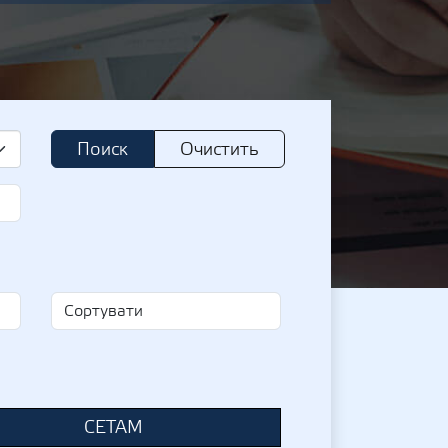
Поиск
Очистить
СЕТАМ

---------------

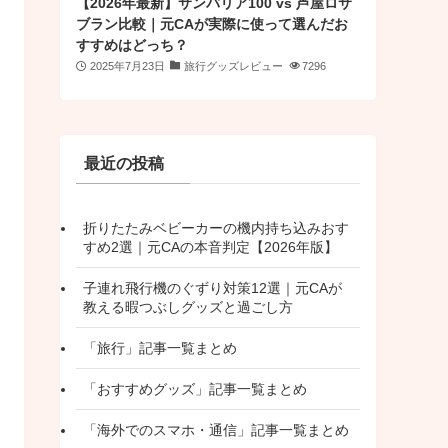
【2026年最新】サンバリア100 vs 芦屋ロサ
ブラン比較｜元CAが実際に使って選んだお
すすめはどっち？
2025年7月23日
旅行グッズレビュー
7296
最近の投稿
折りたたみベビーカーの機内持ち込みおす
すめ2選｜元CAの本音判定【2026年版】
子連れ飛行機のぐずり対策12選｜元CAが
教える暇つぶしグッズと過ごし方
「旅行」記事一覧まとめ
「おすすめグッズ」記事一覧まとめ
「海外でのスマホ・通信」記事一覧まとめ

---------------

#### [Task instructions]
Search the material above for "記事一覧まとめ". Pull out each line where it shows up.

#### [Solution]
「旅行」記事一覧まとめ
「おすすめグッズ」記事一覧まとめ
「海外でのスマホ・通信」記事一覧まとめ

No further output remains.